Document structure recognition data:
::::

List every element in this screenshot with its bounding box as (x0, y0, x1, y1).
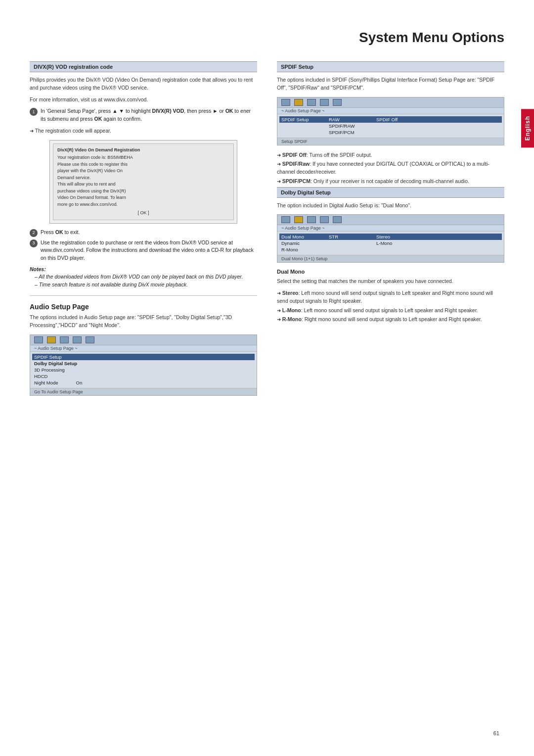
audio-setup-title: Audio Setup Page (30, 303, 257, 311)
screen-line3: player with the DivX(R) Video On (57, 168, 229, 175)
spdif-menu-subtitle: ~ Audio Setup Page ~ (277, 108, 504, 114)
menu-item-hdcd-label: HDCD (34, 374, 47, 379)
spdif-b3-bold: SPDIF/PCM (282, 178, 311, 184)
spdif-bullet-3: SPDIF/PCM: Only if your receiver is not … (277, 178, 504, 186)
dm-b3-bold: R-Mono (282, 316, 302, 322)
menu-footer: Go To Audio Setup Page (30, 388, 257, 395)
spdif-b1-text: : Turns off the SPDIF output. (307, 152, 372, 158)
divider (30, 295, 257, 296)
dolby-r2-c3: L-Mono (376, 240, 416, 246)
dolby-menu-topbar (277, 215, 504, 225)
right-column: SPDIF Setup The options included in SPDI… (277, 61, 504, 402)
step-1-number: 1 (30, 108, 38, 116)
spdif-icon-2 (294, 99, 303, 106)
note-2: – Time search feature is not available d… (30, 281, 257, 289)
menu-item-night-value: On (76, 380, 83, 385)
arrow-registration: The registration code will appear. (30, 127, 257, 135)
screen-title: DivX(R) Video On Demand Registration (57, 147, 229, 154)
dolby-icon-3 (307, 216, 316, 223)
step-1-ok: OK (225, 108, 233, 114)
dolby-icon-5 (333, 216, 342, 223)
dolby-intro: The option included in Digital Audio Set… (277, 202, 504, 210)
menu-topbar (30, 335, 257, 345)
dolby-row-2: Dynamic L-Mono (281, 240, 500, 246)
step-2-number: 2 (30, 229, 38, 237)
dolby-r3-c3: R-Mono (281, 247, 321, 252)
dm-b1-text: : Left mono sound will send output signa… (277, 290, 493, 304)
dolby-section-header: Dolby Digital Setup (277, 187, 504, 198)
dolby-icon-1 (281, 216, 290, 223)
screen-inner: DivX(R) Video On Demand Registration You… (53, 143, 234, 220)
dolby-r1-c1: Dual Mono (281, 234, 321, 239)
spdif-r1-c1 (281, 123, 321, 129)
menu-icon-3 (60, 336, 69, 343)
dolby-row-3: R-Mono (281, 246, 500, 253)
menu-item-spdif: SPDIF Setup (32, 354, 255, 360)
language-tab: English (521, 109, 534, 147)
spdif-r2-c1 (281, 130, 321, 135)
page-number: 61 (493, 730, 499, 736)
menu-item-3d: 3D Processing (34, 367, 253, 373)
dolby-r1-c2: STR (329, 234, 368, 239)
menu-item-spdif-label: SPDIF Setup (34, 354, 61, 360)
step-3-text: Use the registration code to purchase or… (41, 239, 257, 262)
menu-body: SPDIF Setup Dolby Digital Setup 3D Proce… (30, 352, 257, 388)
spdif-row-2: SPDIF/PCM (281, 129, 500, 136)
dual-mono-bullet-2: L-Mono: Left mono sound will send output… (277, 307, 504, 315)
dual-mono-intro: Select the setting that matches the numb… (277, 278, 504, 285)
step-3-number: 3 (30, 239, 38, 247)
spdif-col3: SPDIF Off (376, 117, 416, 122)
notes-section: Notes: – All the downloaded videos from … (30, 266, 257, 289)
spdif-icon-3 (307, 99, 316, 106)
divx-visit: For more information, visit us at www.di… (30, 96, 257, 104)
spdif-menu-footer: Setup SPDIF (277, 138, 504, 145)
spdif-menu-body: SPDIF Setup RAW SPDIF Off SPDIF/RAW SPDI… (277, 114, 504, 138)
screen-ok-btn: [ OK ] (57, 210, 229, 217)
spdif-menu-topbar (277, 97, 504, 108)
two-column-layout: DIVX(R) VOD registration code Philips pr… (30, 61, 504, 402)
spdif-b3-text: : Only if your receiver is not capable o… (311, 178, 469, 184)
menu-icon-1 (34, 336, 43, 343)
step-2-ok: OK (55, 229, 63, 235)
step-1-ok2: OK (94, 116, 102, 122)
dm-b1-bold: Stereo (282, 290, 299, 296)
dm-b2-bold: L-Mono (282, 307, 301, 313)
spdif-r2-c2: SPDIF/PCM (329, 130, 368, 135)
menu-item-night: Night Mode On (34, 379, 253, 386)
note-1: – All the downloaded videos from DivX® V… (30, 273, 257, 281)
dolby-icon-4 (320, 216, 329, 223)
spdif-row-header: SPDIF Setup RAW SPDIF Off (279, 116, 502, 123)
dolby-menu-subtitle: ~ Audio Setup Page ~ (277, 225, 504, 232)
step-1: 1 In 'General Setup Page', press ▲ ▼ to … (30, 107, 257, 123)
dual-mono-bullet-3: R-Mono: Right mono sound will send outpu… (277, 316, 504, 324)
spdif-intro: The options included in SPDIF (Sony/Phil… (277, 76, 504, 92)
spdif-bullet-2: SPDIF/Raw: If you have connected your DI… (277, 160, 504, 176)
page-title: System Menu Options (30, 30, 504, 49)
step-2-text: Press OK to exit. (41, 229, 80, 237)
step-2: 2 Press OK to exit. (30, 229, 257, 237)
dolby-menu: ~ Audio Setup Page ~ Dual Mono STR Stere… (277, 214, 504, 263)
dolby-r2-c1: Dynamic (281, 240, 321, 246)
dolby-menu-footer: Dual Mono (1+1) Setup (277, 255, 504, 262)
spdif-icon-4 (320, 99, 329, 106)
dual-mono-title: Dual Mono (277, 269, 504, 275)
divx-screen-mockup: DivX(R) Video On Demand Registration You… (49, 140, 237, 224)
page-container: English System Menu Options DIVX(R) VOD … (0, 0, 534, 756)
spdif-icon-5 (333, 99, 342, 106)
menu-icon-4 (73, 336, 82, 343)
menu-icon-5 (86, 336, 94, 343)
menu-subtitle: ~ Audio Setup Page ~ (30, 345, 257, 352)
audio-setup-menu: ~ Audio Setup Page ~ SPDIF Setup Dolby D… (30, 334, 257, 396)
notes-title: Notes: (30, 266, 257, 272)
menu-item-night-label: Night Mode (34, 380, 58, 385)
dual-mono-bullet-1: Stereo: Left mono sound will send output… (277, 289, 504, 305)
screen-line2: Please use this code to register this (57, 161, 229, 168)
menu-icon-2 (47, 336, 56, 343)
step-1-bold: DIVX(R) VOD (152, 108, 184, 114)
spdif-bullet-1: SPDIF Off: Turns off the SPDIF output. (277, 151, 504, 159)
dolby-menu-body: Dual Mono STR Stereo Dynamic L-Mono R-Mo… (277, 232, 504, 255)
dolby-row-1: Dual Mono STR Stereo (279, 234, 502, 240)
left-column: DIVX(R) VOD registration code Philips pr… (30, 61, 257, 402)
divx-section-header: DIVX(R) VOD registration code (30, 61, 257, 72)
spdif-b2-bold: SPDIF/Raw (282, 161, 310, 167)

::::

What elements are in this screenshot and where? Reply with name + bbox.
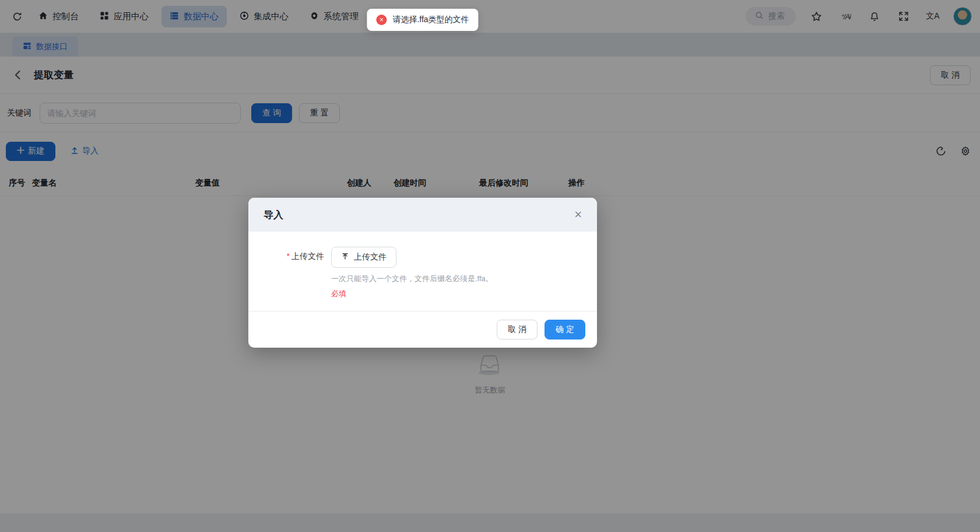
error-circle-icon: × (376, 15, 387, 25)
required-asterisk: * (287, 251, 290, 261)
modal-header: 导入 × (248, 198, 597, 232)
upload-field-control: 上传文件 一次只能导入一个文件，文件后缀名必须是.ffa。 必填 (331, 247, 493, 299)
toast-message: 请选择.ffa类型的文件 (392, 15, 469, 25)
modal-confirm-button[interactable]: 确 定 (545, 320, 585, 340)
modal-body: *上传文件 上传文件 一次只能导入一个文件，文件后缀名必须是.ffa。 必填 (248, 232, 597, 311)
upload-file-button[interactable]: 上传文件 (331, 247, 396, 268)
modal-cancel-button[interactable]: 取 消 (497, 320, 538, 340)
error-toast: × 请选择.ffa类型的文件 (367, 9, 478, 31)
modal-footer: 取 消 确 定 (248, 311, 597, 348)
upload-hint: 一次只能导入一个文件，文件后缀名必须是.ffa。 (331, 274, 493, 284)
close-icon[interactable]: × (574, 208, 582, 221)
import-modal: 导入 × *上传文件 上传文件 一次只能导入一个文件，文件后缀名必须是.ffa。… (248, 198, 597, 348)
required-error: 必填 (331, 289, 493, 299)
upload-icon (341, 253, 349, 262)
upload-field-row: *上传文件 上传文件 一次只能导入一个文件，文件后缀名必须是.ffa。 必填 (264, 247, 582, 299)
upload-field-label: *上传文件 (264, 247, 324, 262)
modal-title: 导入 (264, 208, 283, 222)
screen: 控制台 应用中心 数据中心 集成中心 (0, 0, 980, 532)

::::

Exercise details: All that is required is the number of lines in the data above that contain the word "subtitle".

Solution for this problem: 3